▶ [Work to complete] Every line of the records below that has the word "titlebar" should be copied.

--- Supplied data Enclosed Below ---

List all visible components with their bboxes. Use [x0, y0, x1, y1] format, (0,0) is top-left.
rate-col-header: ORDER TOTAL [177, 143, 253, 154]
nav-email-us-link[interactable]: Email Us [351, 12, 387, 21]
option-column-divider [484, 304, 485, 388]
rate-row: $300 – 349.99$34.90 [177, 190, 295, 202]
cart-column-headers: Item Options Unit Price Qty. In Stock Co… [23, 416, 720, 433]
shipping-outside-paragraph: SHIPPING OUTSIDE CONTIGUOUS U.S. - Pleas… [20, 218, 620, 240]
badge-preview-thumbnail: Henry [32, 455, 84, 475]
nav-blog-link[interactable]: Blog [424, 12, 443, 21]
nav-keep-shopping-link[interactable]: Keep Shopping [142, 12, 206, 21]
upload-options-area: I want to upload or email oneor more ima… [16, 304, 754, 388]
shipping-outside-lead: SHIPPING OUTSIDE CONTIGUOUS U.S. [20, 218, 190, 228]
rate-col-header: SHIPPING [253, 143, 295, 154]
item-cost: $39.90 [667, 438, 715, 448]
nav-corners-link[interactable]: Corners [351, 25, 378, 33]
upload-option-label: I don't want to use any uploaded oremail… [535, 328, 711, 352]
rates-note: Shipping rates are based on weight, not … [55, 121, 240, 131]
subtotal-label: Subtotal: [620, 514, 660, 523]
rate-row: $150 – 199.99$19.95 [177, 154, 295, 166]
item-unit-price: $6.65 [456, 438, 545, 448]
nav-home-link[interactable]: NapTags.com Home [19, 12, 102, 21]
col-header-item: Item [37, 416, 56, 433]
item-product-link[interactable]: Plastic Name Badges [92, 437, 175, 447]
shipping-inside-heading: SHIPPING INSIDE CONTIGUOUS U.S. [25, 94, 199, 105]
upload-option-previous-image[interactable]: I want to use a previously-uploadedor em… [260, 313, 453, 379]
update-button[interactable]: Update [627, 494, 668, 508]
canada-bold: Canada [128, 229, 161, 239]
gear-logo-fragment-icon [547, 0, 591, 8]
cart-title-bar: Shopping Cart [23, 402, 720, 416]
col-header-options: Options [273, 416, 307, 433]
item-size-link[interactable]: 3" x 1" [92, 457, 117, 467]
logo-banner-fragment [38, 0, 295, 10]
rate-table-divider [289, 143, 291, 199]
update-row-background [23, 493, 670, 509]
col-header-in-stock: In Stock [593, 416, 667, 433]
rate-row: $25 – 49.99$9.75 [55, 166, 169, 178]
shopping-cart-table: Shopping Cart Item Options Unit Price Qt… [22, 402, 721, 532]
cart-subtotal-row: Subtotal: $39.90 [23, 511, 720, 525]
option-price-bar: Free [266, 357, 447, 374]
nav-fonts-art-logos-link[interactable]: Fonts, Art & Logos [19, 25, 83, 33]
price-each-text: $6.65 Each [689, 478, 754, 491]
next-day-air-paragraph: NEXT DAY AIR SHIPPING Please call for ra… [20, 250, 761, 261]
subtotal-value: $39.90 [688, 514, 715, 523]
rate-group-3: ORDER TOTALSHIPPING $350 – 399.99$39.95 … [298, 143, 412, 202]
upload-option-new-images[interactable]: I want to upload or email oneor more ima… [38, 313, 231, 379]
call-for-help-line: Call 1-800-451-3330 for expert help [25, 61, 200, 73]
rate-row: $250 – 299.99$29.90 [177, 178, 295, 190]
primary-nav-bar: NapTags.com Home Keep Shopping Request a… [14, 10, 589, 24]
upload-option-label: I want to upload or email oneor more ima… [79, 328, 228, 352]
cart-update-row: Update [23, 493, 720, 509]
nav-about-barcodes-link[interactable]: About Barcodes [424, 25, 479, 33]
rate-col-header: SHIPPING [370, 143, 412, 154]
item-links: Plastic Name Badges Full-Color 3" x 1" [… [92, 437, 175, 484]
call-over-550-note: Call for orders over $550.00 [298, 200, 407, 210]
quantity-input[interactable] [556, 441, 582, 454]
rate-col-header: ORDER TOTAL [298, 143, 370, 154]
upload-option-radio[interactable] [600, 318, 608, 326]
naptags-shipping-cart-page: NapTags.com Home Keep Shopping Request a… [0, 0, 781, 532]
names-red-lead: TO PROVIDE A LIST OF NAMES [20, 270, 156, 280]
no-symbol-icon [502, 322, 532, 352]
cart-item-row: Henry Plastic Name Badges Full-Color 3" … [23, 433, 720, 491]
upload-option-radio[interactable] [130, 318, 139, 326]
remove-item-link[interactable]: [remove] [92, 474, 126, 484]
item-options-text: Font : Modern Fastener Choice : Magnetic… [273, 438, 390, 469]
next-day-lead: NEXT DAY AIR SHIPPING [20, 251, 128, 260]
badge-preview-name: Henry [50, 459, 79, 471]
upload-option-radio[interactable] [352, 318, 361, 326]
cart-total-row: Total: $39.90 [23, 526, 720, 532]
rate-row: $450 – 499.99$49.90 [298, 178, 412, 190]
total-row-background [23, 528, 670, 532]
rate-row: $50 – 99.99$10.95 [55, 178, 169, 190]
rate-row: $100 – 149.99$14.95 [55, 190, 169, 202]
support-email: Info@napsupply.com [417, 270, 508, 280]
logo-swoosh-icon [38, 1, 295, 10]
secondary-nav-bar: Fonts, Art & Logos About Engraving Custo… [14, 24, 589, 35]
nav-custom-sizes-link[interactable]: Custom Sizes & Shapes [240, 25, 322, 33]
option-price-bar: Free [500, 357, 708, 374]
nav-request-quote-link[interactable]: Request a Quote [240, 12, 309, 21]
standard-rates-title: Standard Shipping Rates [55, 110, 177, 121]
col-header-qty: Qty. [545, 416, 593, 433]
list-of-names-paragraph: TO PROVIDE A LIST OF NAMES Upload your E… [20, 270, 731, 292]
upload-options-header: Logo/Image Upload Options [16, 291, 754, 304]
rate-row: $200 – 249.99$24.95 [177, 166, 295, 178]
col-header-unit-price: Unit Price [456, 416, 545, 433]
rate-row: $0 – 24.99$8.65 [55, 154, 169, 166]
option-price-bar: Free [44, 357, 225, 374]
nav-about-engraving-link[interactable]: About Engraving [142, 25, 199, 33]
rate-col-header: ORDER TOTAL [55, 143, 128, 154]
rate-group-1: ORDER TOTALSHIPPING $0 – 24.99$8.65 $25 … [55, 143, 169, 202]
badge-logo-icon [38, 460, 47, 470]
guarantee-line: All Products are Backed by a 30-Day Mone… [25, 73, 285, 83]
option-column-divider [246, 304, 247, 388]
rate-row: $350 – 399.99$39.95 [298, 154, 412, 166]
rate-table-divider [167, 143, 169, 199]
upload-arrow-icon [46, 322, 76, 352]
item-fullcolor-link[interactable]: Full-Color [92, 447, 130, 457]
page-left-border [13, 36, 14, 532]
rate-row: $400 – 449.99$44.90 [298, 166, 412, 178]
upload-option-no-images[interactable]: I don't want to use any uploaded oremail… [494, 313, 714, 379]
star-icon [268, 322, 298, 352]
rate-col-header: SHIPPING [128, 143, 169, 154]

--- End of Enclosed Supplied data ---
--- Supplied data Enclosed Below ---

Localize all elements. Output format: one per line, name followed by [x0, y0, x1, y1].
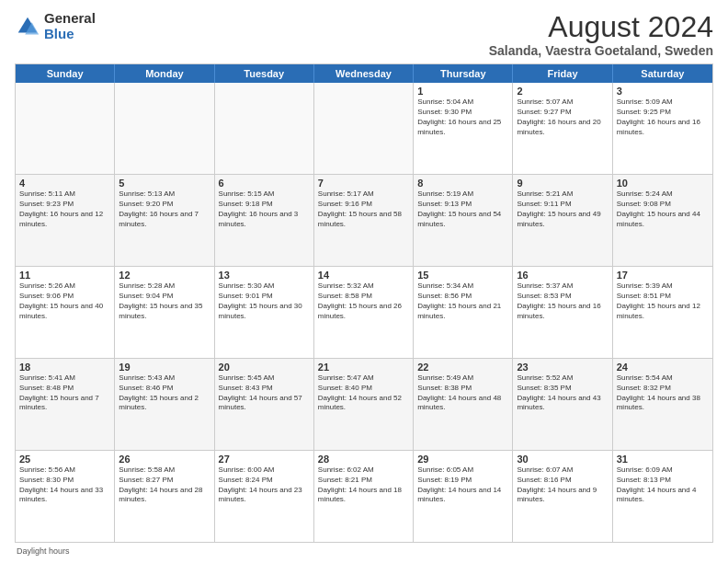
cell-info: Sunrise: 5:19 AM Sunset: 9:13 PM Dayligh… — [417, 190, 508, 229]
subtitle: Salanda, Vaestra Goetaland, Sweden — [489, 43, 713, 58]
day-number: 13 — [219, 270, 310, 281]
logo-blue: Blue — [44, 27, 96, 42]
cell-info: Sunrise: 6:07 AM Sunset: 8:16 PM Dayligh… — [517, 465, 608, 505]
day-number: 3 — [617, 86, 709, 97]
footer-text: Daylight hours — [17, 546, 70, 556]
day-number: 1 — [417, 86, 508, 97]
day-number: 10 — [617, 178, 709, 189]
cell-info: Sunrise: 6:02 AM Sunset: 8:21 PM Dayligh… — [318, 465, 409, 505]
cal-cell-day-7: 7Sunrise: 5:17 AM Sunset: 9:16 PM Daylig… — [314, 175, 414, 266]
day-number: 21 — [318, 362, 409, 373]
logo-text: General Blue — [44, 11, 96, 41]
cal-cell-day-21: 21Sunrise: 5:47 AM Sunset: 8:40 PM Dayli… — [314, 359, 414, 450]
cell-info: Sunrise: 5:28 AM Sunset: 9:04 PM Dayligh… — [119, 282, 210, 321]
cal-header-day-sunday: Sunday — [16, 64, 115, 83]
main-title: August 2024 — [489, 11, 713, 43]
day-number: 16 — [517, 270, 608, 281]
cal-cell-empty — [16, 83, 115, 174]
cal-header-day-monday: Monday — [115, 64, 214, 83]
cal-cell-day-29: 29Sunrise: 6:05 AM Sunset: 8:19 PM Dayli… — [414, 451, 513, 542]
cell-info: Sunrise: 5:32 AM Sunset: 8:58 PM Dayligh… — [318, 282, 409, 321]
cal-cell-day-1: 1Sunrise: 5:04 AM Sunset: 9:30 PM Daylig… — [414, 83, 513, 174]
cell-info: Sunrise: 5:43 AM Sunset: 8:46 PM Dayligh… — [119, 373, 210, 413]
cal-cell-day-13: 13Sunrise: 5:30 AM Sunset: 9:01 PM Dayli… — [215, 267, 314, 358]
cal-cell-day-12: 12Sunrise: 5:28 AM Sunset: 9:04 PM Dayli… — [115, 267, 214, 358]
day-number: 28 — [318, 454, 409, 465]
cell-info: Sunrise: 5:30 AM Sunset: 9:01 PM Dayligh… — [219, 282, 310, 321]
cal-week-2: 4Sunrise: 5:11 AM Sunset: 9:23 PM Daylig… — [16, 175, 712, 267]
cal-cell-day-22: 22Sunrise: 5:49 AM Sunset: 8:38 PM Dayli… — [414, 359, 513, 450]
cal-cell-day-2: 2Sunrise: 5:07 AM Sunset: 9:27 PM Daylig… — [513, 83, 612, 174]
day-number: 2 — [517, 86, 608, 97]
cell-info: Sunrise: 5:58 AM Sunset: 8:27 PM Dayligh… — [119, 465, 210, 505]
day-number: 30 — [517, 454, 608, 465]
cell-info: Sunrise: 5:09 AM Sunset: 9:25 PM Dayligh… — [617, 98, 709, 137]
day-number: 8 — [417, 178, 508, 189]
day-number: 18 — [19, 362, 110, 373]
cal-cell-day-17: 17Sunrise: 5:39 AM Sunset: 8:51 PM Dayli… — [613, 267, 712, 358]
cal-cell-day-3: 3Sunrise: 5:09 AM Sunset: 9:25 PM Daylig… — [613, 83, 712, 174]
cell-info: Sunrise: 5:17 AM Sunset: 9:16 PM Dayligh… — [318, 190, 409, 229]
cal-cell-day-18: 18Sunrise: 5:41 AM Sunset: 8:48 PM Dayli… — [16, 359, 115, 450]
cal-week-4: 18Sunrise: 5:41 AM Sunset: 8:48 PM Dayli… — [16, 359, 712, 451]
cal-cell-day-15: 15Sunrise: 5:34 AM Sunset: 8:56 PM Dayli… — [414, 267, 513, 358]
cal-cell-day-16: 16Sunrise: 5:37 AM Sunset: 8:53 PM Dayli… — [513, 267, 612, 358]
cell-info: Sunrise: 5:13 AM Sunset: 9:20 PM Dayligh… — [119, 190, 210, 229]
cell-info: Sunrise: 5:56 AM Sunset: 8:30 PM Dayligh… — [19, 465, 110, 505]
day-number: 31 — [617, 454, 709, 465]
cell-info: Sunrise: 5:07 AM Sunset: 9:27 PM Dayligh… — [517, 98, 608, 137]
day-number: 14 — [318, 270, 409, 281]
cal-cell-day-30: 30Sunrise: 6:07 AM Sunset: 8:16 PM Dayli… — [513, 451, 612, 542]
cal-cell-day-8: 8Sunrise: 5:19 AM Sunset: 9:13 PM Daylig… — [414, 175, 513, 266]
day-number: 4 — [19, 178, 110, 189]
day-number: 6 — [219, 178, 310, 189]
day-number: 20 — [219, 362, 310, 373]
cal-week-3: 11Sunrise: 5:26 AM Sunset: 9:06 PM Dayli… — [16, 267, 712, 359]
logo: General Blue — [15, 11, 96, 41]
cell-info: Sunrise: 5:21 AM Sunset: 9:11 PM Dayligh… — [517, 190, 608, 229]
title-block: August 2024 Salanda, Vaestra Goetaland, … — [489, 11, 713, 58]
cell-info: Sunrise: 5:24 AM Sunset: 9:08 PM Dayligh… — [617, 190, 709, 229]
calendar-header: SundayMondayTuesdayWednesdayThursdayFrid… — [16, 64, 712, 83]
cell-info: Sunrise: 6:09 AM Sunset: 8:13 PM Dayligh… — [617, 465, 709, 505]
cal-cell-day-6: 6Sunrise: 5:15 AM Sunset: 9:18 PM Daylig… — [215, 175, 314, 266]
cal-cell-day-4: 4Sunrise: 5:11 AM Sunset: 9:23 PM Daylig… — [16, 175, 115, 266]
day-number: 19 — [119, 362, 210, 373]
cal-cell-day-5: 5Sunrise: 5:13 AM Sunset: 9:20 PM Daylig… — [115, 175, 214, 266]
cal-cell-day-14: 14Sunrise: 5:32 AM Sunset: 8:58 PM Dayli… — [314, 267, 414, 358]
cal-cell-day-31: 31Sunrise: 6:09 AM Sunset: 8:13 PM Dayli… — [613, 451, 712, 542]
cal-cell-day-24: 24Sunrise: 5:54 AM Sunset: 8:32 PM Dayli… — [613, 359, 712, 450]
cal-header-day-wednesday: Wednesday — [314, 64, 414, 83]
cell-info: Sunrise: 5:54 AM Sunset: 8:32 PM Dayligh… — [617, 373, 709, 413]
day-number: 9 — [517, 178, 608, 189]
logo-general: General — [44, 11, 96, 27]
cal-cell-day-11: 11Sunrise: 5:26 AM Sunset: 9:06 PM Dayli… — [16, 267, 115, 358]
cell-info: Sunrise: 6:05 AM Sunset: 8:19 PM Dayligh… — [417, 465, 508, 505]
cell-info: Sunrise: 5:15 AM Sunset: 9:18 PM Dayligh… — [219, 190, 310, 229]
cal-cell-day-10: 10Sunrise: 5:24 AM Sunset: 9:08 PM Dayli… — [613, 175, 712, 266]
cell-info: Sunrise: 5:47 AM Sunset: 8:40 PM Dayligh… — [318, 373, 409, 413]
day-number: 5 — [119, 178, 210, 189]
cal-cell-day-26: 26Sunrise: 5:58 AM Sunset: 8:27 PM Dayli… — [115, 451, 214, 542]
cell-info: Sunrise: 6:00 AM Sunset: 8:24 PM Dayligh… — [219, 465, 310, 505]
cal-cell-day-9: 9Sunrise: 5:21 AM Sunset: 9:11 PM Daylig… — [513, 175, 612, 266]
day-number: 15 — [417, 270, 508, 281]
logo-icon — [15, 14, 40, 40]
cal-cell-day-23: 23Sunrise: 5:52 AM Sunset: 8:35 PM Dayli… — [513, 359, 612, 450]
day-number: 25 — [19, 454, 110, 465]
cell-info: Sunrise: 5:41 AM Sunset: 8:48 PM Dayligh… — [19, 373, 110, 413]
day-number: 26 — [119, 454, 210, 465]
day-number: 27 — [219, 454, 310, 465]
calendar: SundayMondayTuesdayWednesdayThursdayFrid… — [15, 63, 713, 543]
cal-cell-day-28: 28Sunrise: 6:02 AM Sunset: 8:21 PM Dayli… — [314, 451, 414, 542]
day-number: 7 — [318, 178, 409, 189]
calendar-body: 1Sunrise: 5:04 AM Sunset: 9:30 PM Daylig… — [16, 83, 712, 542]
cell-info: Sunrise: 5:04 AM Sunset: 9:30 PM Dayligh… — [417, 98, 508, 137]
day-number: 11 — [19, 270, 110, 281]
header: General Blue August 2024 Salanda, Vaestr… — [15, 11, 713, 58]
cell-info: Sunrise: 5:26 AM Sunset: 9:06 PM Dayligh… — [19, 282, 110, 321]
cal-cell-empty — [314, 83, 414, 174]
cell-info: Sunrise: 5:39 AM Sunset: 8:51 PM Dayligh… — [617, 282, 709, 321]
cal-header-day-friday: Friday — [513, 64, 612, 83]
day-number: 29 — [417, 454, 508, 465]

--- End of Enclosed Supplied data ---
--- Supplied data Enclosed Below ---

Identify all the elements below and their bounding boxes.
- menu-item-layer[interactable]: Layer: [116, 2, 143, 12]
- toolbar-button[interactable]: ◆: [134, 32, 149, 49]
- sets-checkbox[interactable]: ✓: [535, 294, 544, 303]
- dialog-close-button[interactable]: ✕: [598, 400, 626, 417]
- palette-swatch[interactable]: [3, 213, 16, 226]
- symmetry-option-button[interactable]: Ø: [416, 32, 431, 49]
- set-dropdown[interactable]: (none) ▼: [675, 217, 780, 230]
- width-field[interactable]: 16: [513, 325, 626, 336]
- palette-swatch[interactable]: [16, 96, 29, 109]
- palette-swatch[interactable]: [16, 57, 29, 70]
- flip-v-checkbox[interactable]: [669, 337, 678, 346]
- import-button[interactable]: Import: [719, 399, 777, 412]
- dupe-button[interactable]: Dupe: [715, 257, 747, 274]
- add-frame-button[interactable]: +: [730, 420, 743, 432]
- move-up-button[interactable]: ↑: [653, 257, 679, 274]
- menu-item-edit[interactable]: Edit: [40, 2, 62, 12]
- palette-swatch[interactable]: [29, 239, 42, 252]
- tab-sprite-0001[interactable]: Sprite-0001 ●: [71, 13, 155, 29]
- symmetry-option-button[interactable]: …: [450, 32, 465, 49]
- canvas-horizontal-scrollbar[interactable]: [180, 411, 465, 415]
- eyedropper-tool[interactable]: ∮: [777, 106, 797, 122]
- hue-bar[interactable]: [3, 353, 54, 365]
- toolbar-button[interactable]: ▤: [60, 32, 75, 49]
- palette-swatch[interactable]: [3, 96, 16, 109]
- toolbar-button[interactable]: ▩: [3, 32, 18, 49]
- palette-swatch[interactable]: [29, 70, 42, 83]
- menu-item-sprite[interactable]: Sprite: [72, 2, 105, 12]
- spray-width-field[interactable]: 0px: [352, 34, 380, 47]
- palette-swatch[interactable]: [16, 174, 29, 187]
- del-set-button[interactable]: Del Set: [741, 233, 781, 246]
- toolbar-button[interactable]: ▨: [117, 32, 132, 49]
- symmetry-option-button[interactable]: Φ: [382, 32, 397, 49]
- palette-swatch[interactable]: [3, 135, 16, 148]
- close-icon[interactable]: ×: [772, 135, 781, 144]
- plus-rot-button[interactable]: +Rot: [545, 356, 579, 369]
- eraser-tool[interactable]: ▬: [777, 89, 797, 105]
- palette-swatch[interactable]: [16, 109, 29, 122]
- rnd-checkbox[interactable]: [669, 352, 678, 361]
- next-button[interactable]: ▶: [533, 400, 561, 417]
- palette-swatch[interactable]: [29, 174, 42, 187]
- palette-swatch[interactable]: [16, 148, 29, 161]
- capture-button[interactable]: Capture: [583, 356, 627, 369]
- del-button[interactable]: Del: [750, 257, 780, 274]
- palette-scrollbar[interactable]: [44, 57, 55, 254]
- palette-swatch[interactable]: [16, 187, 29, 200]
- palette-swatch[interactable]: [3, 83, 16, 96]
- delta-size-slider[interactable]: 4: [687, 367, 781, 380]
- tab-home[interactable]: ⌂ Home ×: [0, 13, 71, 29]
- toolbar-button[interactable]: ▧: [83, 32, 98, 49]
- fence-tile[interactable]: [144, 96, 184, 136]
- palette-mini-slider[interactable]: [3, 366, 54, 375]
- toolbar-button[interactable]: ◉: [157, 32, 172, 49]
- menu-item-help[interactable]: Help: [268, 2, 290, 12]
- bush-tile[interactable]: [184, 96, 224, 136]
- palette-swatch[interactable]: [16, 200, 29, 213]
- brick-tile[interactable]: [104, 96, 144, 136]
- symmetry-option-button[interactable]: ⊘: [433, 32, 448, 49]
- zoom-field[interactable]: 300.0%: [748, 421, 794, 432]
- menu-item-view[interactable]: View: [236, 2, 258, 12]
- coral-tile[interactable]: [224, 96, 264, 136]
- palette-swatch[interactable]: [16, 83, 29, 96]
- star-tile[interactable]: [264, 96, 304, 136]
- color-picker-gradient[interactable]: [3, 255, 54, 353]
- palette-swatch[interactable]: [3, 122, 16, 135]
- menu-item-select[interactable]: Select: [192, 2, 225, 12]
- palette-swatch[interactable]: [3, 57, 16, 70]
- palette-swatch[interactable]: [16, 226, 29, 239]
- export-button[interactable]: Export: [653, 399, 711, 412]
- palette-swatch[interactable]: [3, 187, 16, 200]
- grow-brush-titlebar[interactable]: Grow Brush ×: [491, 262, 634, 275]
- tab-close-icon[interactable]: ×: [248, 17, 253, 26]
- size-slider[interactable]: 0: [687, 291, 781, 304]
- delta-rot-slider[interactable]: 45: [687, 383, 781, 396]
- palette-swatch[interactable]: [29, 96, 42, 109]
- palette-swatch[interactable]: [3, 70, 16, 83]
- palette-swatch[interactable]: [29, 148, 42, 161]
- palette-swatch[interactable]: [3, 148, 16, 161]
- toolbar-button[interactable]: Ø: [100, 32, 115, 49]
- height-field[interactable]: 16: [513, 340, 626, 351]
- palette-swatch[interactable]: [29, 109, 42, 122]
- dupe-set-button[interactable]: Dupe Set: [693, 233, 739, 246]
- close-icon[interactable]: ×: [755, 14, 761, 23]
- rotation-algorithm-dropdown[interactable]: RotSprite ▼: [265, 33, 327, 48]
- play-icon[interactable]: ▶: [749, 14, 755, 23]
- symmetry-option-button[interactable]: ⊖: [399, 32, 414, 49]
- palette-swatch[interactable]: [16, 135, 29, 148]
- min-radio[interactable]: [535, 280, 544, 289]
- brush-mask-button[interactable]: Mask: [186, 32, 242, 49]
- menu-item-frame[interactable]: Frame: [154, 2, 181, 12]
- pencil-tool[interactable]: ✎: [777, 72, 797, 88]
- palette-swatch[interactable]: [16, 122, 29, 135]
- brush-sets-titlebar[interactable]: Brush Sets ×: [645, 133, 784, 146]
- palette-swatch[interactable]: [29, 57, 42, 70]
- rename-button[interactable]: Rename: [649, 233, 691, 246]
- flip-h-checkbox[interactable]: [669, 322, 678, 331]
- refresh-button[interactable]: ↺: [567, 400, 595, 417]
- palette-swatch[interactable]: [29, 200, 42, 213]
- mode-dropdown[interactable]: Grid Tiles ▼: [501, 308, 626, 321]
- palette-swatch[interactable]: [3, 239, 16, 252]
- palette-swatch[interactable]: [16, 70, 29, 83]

--- End of Enclosed Supplied data ---

▶ [Answer area]
- grow-brush-titlebar[interactable]: Grow Brush ×: [491, 262, 634, 275]
- brush-sets-titlebar[interactable]: Brush Sets ×: [645, 133, 784, 146]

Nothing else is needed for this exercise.